While on my two-year administrative leave (2019-2021) I embarked on a program of reading, writing, and critical reflection. I had to sort out what relationship there was between my earlier academic work and my years of academic leadership.  What I found were as many discontinuities as continuities. Theory alone cannot change practice; indeed, it may be that it is more likely that critical practice (praxis) creates the conditions for the theory needed to affect our knowing, doing and being. I learned this in a deeper way during the two years I worked with my colleague Professor Donna Alvermann on our Co-Edited book Ideas that Changed Literacy Practices: First-Person Accounts from Leading Voices (2022), honored with an Outstanding Book Award by the Association of Professors of Education (USA). It was while working closely with 32 contributing authors on their chapters (and my own chapter) that Donna and I saw how tricky it can be to pin down what counts as an “idea” and even more treacherous it can be to then argue that ideas change practices.

The process of writing “On Becoming What the Story Needs” helped me to more clearly understand the importance of being very vigilant and careful about exactly how identity stories are told, remembered, recognized, revised and re-told. Influenced by the work of Claire Robson (2021), I have become convinced that it is through critical arts-based work informed by theory and philosophy that I and others with whom I work can more clearly see how some (or many) of the stories we are given, told about us, told by us about ourselves can be “unbecoming”. We are more than stories.  We are biological beings, connected to the earth, the biosphere, to one another, to our ancestors in ways that are more than what our human cultures can say about those connections.  Although I have been thinking and writing and researching the complex ways biology and culture mix to create what we experience as personal and collective identities, it is only recently that I have felt compelled to make these ideas more public through what I have come to call my shapeshiftrestory project; there is a shape to our stories—the ones we acquire from others, the ones we create, the ones told about us, the categories that we are given and/or choose, the labels we re given and/or choose (to name a few). Sometimes those storyshapes need to be changed, shifted, restoried. 

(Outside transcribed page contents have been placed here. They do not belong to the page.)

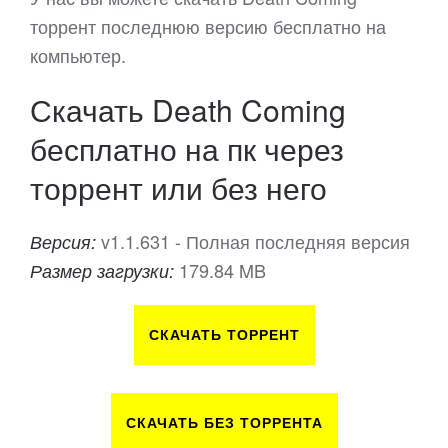
торрент последнюю версию бесплатно на
компьютер.
Скачать Death Coming
бесплатно на пк через
торрент или без него
v1.1.631 - Полная последняя версия
Версия:
179.84 MB
Размер загрузки:
СКАЧАТЬ ТОРРЕНТ
СКАЧАТЬ БЕЗ ТОРРЕНТА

About two years ago I decided I had to find a way to use my own biological body as an explicit curriculum artifact—a curriculum provocation to what I hoped might become public pedagogies—and so I started getting tattoos. I currently have about a dozen on my left and right forearms and the back of my head.  I wanted these markings to be visible, hoping that people would ask me about them or, possibly, to use the markings as a kind of curriculum both in formal and informal settings.  On my left are I have a stylized version of the 1972 Pink Floyd album cover “Dark Side of the Moon,” the first line from Rebecca Luce-Kapler’s poem “Dark Moon” (in The Gardens Where She Dreams 2003, p. 25) (“I don’t know sometimes where I end and you begin”), a stylized image of the cancer constellation, a stylized image stages to a full lunar eclipse, the title of performance artist Jenny Holzer’s (1992) book Your Oldest Fears are the Worst Ones  (“YOUR OLDEST FEARS ARE THE WORST ONES”). Songs, poems, paintings, sayings, astrology—all forms of knowledge that are well known, popular, and sometimes celebrated and admired—but not usually counted when authoritative knowledge is expected. My right forearm includes images that are meant to point to or represent stories I know; more generally, knowledge of which we are aware;  knowledge that has taken the form of narrative stories. 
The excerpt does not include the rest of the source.